AMD: R9xx Speculation

If it is the VLIW5->4 drivers causing the confusing results....will AMD continue to support/patch Cayman until they work properly or will AMD drop them the moment 28nm cards are out?

Well that will be like 1 year or more down the road so, AMD have plenty of time to work on the drivers in the meanwhile I think.
 
If it is the VLIW5->4 drivers causing the confusing results....will AMD continue to support/patch Cayman until they work properly or will AMD drop them the moment 28nm cards are out?

Cayman just came out. Why wouldn't they support it? It does not make sense.
 
That is not going to happen as AMD just released their next generation (32nm) part on 40nm the 6970.

I am also under the impression that it takes 2 years to go from design of a new GPU to production so unless AMD started this next generation 40nm design 1 1/2 years ago (and they didn't) there will be no 6970+ coming in 2011.

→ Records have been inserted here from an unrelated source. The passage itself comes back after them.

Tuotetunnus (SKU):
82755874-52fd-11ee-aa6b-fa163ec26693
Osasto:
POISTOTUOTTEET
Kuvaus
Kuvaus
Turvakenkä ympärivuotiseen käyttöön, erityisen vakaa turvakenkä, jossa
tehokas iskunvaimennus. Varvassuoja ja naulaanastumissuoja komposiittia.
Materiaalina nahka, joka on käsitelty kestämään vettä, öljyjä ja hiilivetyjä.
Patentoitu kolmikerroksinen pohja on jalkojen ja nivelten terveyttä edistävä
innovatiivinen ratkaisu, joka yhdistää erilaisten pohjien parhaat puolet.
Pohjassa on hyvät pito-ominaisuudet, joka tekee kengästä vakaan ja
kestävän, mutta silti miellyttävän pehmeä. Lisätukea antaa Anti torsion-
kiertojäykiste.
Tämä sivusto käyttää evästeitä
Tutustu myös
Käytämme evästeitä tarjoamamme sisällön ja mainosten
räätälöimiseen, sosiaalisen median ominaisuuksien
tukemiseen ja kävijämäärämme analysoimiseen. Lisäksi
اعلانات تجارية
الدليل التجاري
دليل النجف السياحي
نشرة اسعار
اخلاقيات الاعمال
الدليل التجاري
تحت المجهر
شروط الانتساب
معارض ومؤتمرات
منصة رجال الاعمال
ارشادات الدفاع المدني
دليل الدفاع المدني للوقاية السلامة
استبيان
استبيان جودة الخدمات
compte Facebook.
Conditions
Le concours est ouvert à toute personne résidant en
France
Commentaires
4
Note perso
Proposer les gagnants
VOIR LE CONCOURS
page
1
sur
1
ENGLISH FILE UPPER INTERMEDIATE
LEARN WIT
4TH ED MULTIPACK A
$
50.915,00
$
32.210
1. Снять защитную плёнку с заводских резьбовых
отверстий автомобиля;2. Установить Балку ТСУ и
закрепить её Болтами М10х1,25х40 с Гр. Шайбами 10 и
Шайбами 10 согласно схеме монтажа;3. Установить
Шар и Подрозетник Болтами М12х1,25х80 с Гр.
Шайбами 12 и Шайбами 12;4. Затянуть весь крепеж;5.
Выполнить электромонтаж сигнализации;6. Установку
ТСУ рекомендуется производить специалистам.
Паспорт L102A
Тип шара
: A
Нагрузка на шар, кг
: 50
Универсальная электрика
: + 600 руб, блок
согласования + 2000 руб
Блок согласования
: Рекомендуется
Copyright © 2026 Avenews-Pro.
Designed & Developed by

A "next generation" part is whatever you make of it. Barts/Cayman is next gen, and whatever succeeds them will also be next gen, as it will undoubtedly include changes of some sort. Whether a total overhaul or just piling on more functional units, or in between.

My point is in late 2011 it seems if 28nm is not ready, ATI has enough spare die size they could launch a 500 MM^2 chip on 40nm, and have enough extra transistors to make a next gen chip there, as Cayman is 389 mm while GF110 is 530 mm. Nvidia conversely, really seems will have to wait for 28nm to do anything, anything at all.

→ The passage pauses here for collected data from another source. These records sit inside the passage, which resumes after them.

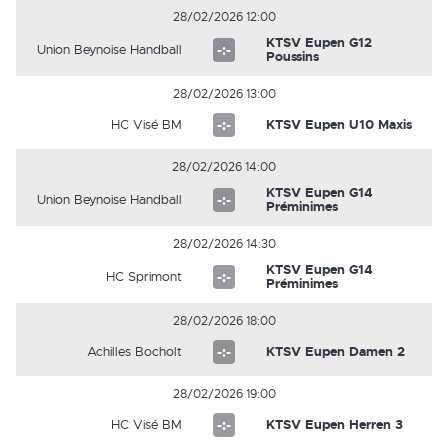
28/02/2026 12:00
KTSV Eupen G12
Union Beynoise Handball
-:-
Poussins
28/02/2026 13:00
HC Visé BM
-:-
KTSV Eupen U10 Maxis
28/02/2026 14:00
KTSV Eupen G14
Union Beynoise Handball
-:-
Préminimes
28/02/2026 14:30
KTSV Eupen G14
HC Sprimont
-:-
Préminimes
28/02/2026 18:00
Achilles Bocholt
-:-
KTSV Eupen Damen 2
28/02/2026 19:00
HC Visé BM
-:-
KTSV Eupen Herren 3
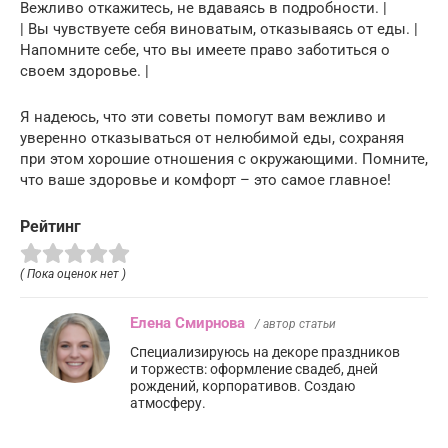
Вежливо откажитесь, не вдаваясь в подробности. |
| Вы чувствуете себя виноватым, отказываясь от еды. |
Напомните себе, что вы имеете право заботиться о
своем здоровье. |
Я надеюсь, что эти советы помогут вам вежливо и
уверенно отказываться от нелюбимой еды, сохраняя
при этом хорошие отношения с окружающими. Помните,
что ваше здоровье и комфорт – это самое главное!
Рейтинг
( Пока оценок нет )
Елена Смирнова
/ автор статьи
Специализируюсь на декоре праздников
и торжеств: оформление свадеб, дней
рождений, корпоративов. Создаю
атмосферу.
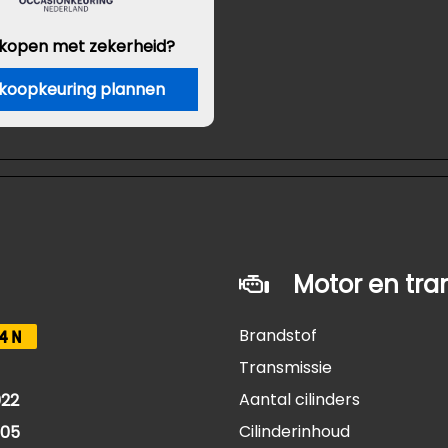
 kopen met zekerheid?
koopkeuring plannen
Motor en tra
Brandstof
4N
Transmissie
Aantal cilinders
22
Cilinderinhoud
005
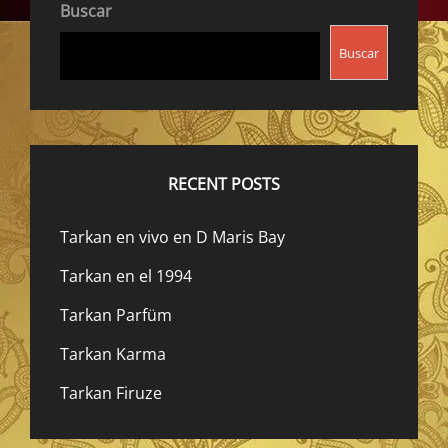
Buscar
Buscar
RECENT POSTS
Tarkan en vivo en D Maris Bay
Tarkan en el 1994
Tarkan Parfüm
Tarkan Karma
Tarkan Firuze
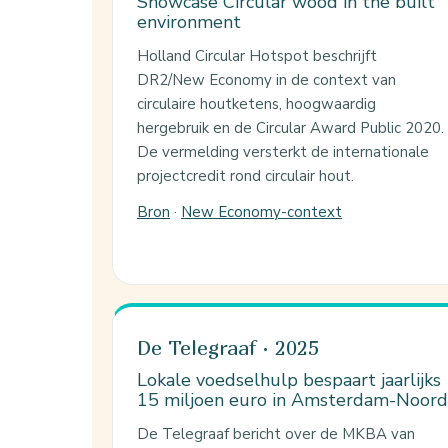
Showcase Circular wood in the built
environment
Holland Circular Hotspot beschrijft
DR2/New Economy in de context van
circulaire houtketens, hoogwaardig
hergebruik en de Circular Award Public 2020.
De vermelding versterkt de internationale
projectcredit rond circulair hout.
Bron
·
New Economy-context
De Telegraaf · 2025
Lokale voedselhulp bespaart jaarlijks
15 miljoen euro in Amsterdam-Noord
De Telegraaf bericht over de MKBA van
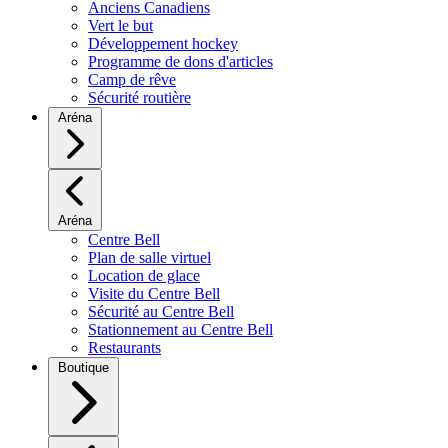
Anciens Canadiens
Vert le but
Développement hockey
Programme de dons d'articles
Camp de rêve
Sécurité routière
Aréna
Aréna
Centre Bell
Plan de salle virtuel
Location de glace
Visite du Centre Bell
Sécurité au Centre Bell
Stationnement au Centre Bell
Restaurants
Boutique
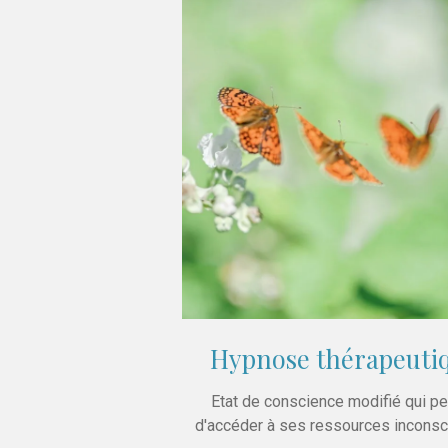
Hypnose thérapeuti
Etat de conscience modifié qui p
d'accéder à ses ressources inconsc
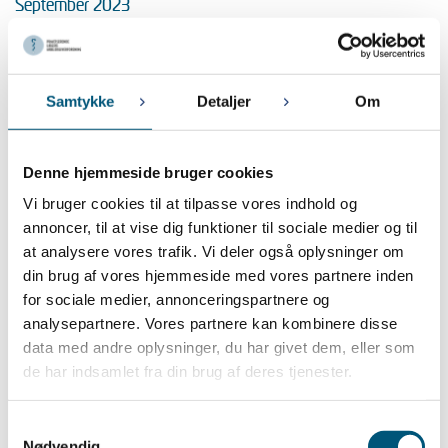
September 2023
18. SEPTEMBER 2023
Lønregulering for ansatte læger i kapaciteter pr. 01-10-2023
Samtykke
Detaljer
Om
August 2023
9. AUGUST 2023
PLA afholder gå hjem-møder om lægens rolle som arbejdsgiver
Denne hjemmeside bruger cookies
Vi bruger cookies til at tilpasse vores indhold og
Juli 2023
annoncer, til at vise dig funktioner til sociale medier og til
at analysere vores trafik. Vi deler også oplysninger om
5. JULI 2023
din brug af vores hjemmeside med vores partnere inden
PLA i sommerferien
for sociale medier, annonceringspartnere og
analysepartnere. Vores partnere kan kombinere disse
Juni 2023
data med andre oplysninger, du har givet dem, eller som
de har indsamlet fra din brug af deres tjenester.
28. JUNI 2023
Ny lov om ansættelsesbeviser
Samtykkevalg
Nødvendig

I am not speaking of 6970+, but rather, 7XXX.
 
My point is in late 2011 it seems if 28nm is not ready, ATI has enough spare die size they could launch a 500 MM^2 chip on 40nm, and have enough extra transistors to make a next gen chip there, as Cayman is 389 mm while GF110 is 530 mm.

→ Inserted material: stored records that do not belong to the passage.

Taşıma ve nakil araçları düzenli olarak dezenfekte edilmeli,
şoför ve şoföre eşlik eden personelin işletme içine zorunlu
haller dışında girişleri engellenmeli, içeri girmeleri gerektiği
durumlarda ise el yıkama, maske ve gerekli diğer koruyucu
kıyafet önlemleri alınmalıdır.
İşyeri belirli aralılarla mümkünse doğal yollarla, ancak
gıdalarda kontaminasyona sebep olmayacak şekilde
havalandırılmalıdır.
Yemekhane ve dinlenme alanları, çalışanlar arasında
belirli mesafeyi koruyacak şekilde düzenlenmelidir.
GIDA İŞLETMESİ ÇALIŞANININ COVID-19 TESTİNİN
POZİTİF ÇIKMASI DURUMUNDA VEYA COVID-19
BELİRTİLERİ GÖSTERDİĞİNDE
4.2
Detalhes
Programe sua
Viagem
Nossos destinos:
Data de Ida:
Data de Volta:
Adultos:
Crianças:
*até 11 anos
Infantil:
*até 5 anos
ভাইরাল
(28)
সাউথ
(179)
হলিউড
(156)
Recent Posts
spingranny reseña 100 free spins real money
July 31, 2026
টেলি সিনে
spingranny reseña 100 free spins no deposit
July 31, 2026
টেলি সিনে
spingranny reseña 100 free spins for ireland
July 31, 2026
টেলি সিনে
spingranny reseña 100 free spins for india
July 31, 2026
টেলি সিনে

I am not speaking of 6970+, but rather, 7XXX.
My point is AMD would have to had been already working on that 7XXX part over a year ago for it to be ready to enter the production pipe which takes 4 months to produce parts.

That didn't happen so there will be no 7XXX on 40nm.
 
My point is AMD would have to had been already working on that 7XXX part over a year ago for it to be ready to enter the production pipe which takes 4 months to produce parts.

That didn't happen so there will be no 7XXX on 40nm.

And I bet they have a much better idea of the availability of upcoming nodes than you do, and have for a long time. I very much doubt their engineers are sitting on their hands.
 
And I bet they have a much better idea of the availability of upcoming nodes than you do, and have for a long time. I very much doubt their engineers are sitting on their hands.

of course they aren't sitting on their hands. How would u eat cake with no hands ?
 
I'm not impressed with ATI's tessellation technology at all. The whole point of DX11 tessellation is that you don't need to tessellate a whole patch before you start rasterizing, so buffer requirements for a good algorithm are minimal. Still, even if you have to buffer the tessellator output in the RAM, the bandwidth cost should be very low, so as kludgy as this solution is, it should work. Carsten's results, however, still show the horrible scaling from before.
In many cases you will tessellate an entire patch before rasterizing it because the DS runs between these stages and it can take a while.

That is not going to happen as AMD just released their next generation (32nm) part on 40nm the 6970.

I am also under the impression that it takes 2 years to go from design of a new GPU to production so unless AMD started this next generation 40nm design 1 1/2 years ago (and they didn't) there will be no 6970+ coming in 2011.
While it does take a long time to design a new architecture some things can change along the way. Process technology can't change on a whim, but it doesn't require 2 years of work either.

I wonder if they would still be using VLIW5 if DX10 had adopted ATI's former version of tessellation. That would amplify the triangles before the vertex shader stage, presumably leading to better utilization of the 5 slots. Does anyone know if DX11 tessellation stages (domain, hull) use all five slots?
It wouldn't have made a difference. Ati and DX11 tessellation differ in pattern and data flow. The pattern is irrelevant to the shading and the data flow changes wouldn't significantly affect the core shader code. The HS would likely be the most different though.
 
I think the 6950 seems like a very good deal, if games is all you care about.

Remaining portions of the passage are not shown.